Look through the entries below for the string "link", and copy each line where it is found.

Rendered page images
▬▬▬▬▬▬

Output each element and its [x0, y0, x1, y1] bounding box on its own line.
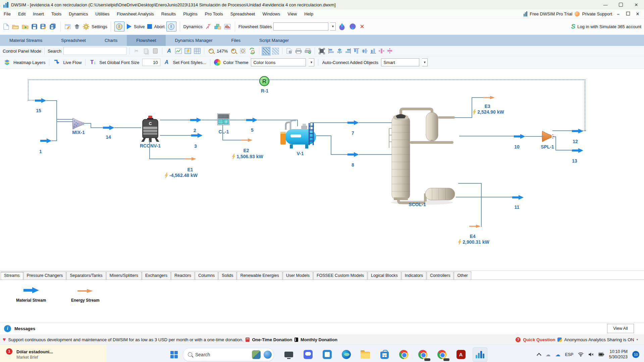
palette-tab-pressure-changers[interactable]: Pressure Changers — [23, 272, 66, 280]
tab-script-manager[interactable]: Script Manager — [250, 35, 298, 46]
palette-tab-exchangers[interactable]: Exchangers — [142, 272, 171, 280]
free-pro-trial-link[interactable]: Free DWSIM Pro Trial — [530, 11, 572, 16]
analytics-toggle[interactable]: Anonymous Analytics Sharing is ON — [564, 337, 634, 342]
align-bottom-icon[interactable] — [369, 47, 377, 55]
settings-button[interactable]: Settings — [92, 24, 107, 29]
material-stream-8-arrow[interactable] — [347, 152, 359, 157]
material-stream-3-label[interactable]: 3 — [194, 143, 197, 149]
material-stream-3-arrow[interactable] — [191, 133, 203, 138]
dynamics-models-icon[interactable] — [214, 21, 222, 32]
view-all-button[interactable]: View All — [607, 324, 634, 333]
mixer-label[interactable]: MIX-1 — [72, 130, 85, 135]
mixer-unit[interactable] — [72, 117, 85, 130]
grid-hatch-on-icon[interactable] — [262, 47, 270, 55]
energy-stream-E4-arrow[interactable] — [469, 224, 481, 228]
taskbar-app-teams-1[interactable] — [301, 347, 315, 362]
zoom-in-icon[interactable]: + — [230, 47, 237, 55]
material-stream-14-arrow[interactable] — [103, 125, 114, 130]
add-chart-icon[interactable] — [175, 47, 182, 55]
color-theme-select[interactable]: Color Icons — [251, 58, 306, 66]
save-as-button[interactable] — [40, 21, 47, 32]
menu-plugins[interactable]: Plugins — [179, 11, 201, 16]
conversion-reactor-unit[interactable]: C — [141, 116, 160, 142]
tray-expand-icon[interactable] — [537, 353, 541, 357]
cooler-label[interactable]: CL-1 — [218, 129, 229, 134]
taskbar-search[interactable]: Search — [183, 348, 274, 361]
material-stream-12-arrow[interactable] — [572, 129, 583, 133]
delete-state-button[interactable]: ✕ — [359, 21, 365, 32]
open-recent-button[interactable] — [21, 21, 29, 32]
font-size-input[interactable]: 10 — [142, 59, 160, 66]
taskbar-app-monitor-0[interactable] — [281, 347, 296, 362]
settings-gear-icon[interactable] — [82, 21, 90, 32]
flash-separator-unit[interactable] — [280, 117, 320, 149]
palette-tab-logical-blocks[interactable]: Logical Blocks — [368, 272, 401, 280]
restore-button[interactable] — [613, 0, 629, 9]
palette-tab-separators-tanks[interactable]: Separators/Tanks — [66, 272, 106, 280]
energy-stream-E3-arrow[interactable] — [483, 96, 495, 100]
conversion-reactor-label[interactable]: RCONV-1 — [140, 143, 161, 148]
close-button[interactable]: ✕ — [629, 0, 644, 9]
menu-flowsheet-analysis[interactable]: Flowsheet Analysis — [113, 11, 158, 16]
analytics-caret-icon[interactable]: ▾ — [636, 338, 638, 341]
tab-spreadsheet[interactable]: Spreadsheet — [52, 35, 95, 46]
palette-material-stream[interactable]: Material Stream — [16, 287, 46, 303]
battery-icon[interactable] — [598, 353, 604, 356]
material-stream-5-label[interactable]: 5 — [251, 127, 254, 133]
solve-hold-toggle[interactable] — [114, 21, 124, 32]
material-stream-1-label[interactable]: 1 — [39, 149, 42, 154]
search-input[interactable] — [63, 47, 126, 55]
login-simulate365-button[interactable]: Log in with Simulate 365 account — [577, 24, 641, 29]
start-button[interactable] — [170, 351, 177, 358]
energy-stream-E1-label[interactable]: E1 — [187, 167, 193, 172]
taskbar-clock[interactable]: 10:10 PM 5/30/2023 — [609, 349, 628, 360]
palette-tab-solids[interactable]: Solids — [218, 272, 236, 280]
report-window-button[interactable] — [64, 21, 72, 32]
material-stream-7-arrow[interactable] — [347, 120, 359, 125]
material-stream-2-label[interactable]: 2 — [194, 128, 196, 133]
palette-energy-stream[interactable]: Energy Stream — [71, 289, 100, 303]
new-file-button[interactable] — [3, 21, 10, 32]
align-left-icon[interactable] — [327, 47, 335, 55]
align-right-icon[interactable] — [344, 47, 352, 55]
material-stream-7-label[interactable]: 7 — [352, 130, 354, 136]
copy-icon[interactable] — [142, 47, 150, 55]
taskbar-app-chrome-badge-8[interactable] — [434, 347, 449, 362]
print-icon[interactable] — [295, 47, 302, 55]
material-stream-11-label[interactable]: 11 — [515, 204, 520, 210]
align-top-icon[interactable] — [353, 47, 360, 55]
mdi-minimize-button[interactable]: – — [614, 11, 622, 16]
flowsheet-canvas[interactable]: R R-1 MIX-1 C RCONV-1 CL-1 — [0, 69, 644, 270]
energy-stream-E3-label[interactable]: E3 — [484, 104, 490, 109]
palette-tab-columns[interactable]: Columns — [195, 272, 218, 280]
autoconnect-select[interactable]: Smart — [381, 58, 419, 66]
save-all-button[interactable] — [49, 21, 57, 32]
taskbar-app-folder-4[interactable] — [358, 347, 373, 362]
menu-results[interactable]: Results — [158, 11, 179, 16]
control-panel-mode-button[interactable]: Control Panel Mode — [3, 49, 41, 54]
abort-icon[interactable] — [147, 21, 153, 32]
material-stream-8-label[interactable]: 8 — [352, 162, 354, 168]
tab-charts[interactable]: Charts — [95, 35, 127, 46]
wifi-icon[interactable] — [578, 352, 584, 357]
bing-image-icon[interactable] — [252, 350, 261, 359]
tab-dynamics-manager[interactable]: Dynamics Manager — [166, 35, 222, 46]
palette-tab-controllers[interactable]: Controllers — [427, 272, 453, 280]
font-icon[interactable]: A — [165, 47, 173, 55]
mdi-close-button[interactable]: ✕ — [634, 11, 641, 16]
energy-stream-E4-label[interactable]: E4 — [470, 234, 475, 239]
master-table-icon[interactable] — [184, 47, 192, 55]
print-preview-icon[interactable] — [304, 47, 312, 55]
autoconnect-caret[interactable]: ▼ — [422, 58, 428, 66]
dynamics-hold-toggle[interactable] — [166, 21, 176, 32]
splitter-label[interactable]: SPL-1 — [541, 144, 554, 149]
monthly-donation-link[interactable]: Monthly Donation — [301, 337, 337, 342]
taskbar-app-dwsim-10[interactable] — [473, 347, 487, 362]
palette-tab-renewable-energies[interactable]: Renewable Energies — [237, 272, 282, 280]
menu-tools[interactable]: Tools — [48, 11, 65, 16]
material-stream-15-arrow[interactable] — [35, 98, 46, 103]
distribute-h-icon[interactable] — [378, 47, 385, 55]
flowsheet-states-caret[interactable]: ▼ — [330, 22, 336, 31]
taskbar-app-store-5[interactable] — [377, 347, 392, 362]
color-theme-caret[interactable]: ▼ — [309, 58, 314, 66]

▬▬▬▬▬▬

**ANSWER TO THIS EXERCISE**
free-pro-trial-link[interactable]: Free DWSIM Pro Trial — [530, 11, 572, 16]
monthly-donation-link[interactable]: Monthly Donation — [301, 337, 337, 342]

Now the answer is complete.